When using a standing desk, avoid bringing your neck forward to look at your screen, it should be in a neutral position so as to not cause excessive pressure on the nerves that exit out of your neck. Additionally, keeping your shoulders back and your shoulder blades down will bring your upper body into a better position, to optimise nerve mobility.
Below are a few suggestions for improving symptoms of discomfort. They are not a replacement for physical therapy offered from a knowledgeable professional.
While working at a desk, our shoulders and upper backs typically round forward, leading to a compression at the anterior part of the shoulder.

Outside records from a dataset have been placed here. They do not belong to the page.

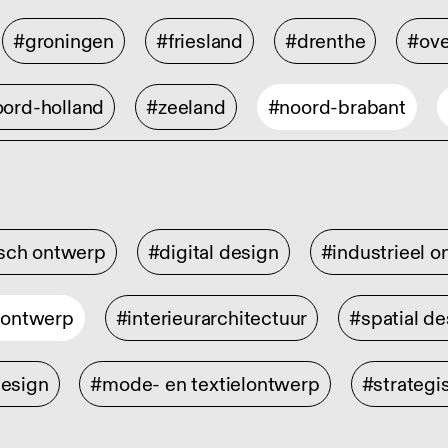
#groningen
#friesland
#drenthe
#ove
ord-holland
#zeeland
#noord-brabant
isch ontwerp
#digital design
#industrieel 
rontwerp
#interieurarchitectuur
#spatial de
design
#mode- en textielontwerp
#strategi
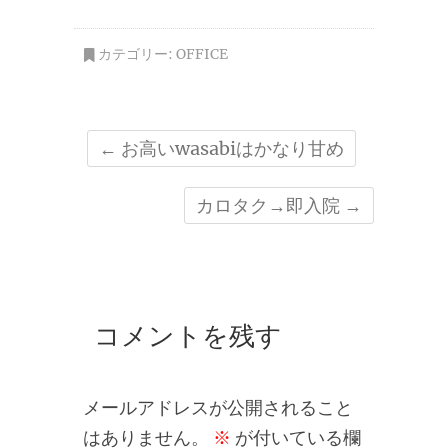
カテゴリー:
OFFICE
←
お高いwasabiはかなり甘め
カロタク→即入院
→
コメントを残す
メールアドレスが公開されること
はありません。
※
が付いている欄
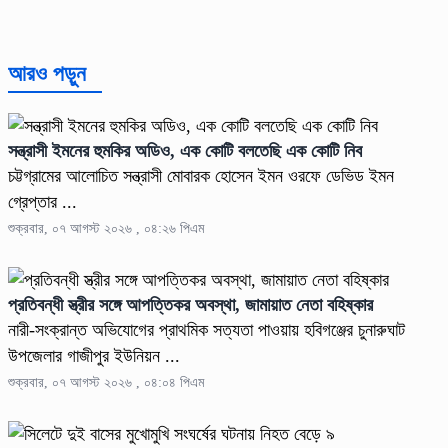
আরও পড়ুন
সন্ত্রাসী ইমনের হুমকির অডিও, এক কোটি বলতেছি এক কোটি নিব
চট্টগ্রামের আলোচিত সন্ত্রাসী মোবারক হোসেন ইমন ওরফে ডেভিড ইমন
গ্রেপ্তার ...
শুক্রবার, ০৭ আগস্ট ২০২৬ , ০৪:২৬ পিএম
প্রতিবন্ধী স্ত্রীর সঙ্গে আপত্তিকর অবস্থা, জামায়াত নেতা বহিষ্কার
নারী-সংক্রান্ত অভিযোগের প্রাথমিক সত্যতা পাওয়ায় হবিগঞ্জের চুনারুঘাট
উপজেলার গাজীপুর ইউনিয়ন ...
শুক্রবার, ০৭ আগস্ট ২০২৬ , ০৪:০৪ পিএম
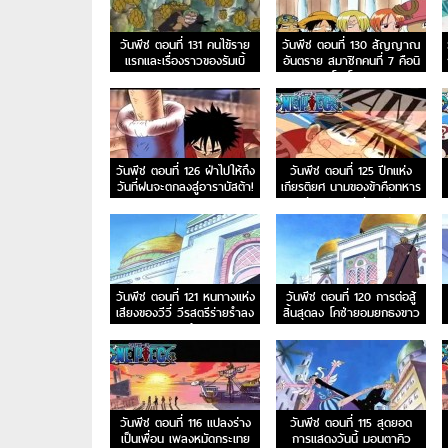
วันพีช ตอนที่ 131 คนไข้ราย
วันพีช ตอนที่ 130 สัญญาณ
แรกและเรื่องราวของรัมเบิ้
อันตราย สมาชิกคนที่ 7 คือนิ
ลบอล
โค โรบิน
วันพีช ตอนที่ 126 ฝ่าไปให้ถึง
วันพีช ตอนที่ 125 ปีกแห่ง
วันที่ฝนจะตกลงสู่อาราบัสต้า!
เกียรติยศ นามของข้าคือทหาร
รักษาอาณาจักรเปรู
วันพีช ตอนที่ 121 หนทางแห่ง
วันพีช ตอนที่ 120 การต่อสู้
เสียงของวีวี่ วีรสตรีร่ายรำลง
สิ้นสุดลง โคซ่ายอมยกธงขาว
มาแล้ว
วันพีช ตอนที่ 116 แปลงร่าง
วันพีช ตอนที่ 115 สุดยอด
เป็นเพื่อน เพลงหมัดกระเทย
การแสดงวันนี้ มอนตาคิว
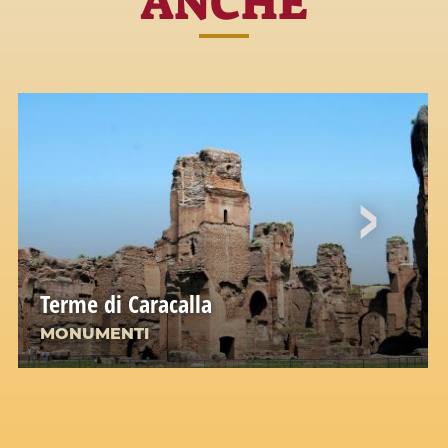
ANCHE
Terme di Caracalla
MONUMENTI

If this posture is maintained for long periods throughout the day, our bodies become less effective at changing it. Eventually, over time, it becomes habitual, or the norm.
An improvement in posture can lead to an improvement in symptoms. Strengthening the upper back musculature behind the shoulder blade is also a common way to reduce symptoms of discomfort. By strengthening the posterior upper back, or shoulder blade muscles, the shoulders do not fall forward to the same degree.
This change in positioning decreases tension on the front of the shoulder, leading to less symptoms of the common anterior shoulder problems mentioned above.
Standing desks are an excellent way to decrease anterior shoulder pain. When standing at a desk we tend to be more aware of our posture, and our necks and shoulders do not droop forward to the same degree as when we are working at a computer while sitting at a desk.
Varying your posture and position throughout the work day can also decrease tension in the anterior shoulder. Limit sitting to bouts of 30-45 minutes at a time and stand when you can throughout your work day.